Une salariée est engagée le 3 novembre 1992 en qualité de secrétaire assistante par une société d’avocats.
Cette salariée se trouve en arrêt maladie du 1er au 15 février 2010 puis du 18 octobre 2010 au 31 janvier 2011.
Elle saisit, le 28 décembre 2010, la juridiction prud'homale d'une demande en résiliation judiciaire de son contrat de travail.

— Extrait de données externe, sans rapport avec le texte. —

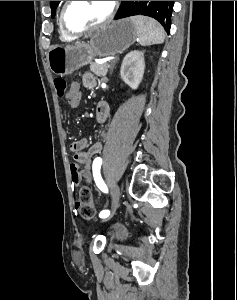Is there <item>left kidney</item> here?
<instances>
[{"label": "left kidney", "instance_id": "obj_1", "mask_svg": "<svg viewBox=\"0 0 237 300\" xmlns=\"http://www.w3.org/2000/svg\"><path fill=\"white\" fill-rule=\"evenodd\" d=\"M145 63L143 51H131L123 59L120 69L121 79L131 89H138L144 75Z\"/></svg>", "mask_w": 237, "mask_h": 300}]
</instances>
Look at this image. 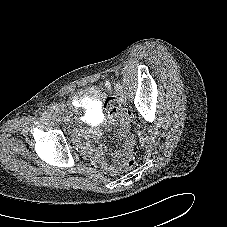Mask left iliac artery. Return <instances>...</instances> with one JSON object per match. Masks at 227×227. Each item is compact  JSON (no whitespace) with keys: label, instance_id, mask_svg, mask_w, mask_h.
I'll return each mask as SVG.
<instances>
[{"label":"left iliac artery","instance_id":"obj_1","mask_svg":"<svg viewBox=\"0 0 227 227\" xmlns=\"http://www.w3.org/2000/svg\"><path fill=\"white\" fill-rule=\"evenodd\" d=\"M116 89L120 92L123 91L122 86L119 83L116 84Z\"/></svg>","mask_w":227,"mask_h":227}]
</instances>
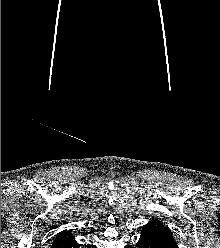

A l'issue d'examens médicaux, elle est déclarée inapte à son poste le 14 mai 2011, un reclassement sur un autre site pouvant être envisagé.
Après avoir refusé deux propositions de reclassement, elle est licenciée, le 11 août 2011.
Dans son arrêt du 12 novembre 2015, la Cour d'appel d'Aix-en-Provence donne raison à la salariée, et prononce la résiliation judiciaire du contrat de travail.
L’employeur décide de se pourvoir en cassation, faisant grief à l’arrêt de la cour d’appel de prononcer la résiliation judiciaire du contrat de travail de la salariée à effet du 11 août 2011, et de dire cette rupture assimilable à un licenciement sans cause réelle et sérieuse.
Extrait de l’arrêt :
Attendu que l'employeur fait grief à l'arrêt de prononcer la résiliation judiciaire du contrat de travail de la salariée à effet du 11 août 2011, de dire cette rupture assimilable à un licenciement sans cause réelle et sérieuse et de le condamner à lui payer diverses indemnités de rupture alors, selon le moyen :
Mais la Cour de cassation confirme l’arrêt de la cour d’appel, rejetant à cette occasion le pourvoi formé par l’employeur.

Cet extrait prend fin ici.